Kasko mecburi değil
Kasko mecburi mi Şayet gerekli bir husus ise zorunlu olması değerlendirilemez mi H.Z.
Okuyucum aracının sigortasından söz ettiğine göre ve araçların muhtemel hasarının teminatından söz etmek istiyor ise bu zaten var. Zorunlu (mecburi) trafik sigortası bu iş için var. Yalnız yapılması mecburi olan motorlu karayolları taşıt sigortası bir kaza durumunda, karşı taraf hasarını ödemek üzere düzenlenmiş bir sigortadır. Yani araç sahibinin kendi aracının hasarını karşılamaz. Okuyucum kendi aracının hasarının da teminat altına alınmasını istiyor ise bunun için kasko sigortasına başvurması gerekmektedir. Yani kendi aracının hasarının teminatı da bu yolla mümkün hale gelebilir ama kasko mecburi değildir. Mecburi olan, karşı tarafa hasar verildiği hallerde karşı tarafın teminatıdır ki bu teminat miktarı her yıl değişir. Meblağ artar, poliçe sınırı içinde karşı taraf hasarı sigorta tarafından karşılanır. Teminatı aşan hasar var ise kusurlu taraf farkı öder.

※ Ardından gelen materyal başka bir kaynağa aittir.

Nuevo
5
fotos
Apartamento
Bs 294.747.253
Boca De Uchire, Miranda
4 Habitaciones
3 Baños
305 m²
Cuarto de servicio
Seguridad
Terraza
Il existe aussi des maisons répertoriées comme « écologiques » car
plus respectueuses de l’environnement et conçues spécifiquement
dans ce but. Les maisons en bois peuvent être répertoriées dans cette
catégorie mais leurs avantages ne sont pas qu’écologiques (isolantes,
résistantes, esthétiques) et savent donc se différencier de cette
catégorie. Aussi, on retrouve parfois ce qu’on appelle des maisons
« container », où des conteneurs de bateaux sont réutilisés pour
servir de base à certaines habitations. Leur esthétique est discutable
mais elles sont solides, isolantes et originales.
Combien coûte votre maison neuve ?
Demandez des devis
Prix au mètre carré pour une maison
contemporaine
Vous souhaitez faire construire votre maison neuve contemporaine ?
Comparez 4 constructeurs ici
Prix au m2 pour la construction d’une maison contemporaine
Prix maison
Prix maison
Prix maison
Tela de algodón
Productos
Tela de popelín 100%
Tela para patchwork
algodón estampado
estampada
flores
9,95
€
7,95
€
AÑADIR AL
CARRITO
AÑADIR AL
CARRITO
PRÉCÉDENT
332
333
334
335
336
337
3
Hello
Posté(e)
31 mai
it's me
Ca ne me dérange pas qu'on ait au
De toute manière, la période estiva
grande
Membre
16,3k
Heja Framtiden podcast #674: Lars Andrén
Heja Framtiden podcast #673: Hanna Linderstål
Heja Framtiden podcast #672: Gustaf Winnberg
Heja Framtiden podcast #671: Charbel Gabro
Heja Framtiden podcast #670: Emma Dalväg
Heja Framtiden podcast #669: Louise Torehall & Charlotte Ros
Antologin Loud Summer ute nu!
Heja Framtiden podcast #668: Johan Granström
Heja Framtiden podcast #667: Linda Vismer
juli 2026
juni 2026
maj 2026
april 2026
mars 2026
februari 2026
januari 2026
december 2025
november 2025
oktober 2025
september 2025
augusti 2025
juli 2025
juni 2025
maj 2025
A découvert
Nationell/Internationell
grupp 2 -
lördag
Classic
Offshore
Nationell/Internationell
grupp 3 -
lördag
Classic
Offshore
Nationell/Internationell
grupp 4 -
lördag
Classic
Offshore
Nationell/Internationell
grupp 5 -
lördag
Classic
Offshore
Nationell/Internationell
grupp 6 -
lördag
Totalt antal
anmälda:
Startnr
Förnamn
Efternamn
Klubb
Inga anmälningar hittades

Haberin DevamıKaskoda ise araç sahibi kendi aracının hasarının karşılanmasını istediği için teminat sınırı, kasko talep eden tarafından belirlenir ve buna uygun bir bedel ödenir. Dolayısı ile nasıl ki ev eşyasının sigortasının mecburi olmaması gibi, nasıl ki hayat sigortasının mecburi olmaması gibi kendi aracınızın hasarının karşılanması talebi de mecburi değil, isteğe bağlıdır. Doğrusu araçlarımızın değeri artık o kadar yükselmiştir ki kasko sigorta yaptırmak mantıklı bir davranıştır.
Gençliğimizde araçlarda çok sık ve çok yüksek hasar görmezdik, zira mesela İstanbul'da nüfus 1 milyon bile değildi. Trafik de çok rahattı. Araçlar 1948 - 1953 modellerdi. Üç ileri bir geri vitesli, motoru alçak devirli araçlardı. Hız sınırlı olur, bu nedenle trafik kazası olsa bile az hasarı olurdu. Mesela hatırlarım, taksi şoförü arkadaşlarına övünmek için "Bugün İtalyan'a vurdum" der İtalyan yokuşundan aracı ile tırmandığını öğünerek anlatırdı. Yokuş inme durumunda bırakın vitesi boşa almayı kontağın kapatıldığı çok olurdu. Çünkü direksiyon olsun fren olsun motora bağlı değildi. Yakıttan tasarruf için kontak kapanırdı. Bugün için mümkün mü Asla, akıllara bile gelmesin! Bir de İstanbul'da trafik dendiğinde hatırlamadan geçemeyeceğim iki kişi vardı. İkisi de trafik polisi. Biri Divan Oteli kavşağındaki devamlı görev yapan yakışıklı polis. Şapkası hafif sağa eğik, yanık tenli ve güler yüzlü polis, özellikle genç kız sürücülerin dikkatini çekerdi. Diğeri ise Sirkeci Garı önünde devamlı görev yapan orta yaşlı trafik polisi. Güler yüzü ve kibarlığı ile ünlüydü. Dur dediği araç kaza ile biraz ilerlerse aracın kaputunu adeta okşayarak şoförü uyarırdı. Kaskodan, trafik sigortasından nerelere geldik. Yeri geldiğinde eskilerden de söz ederiz, sağlık olursa.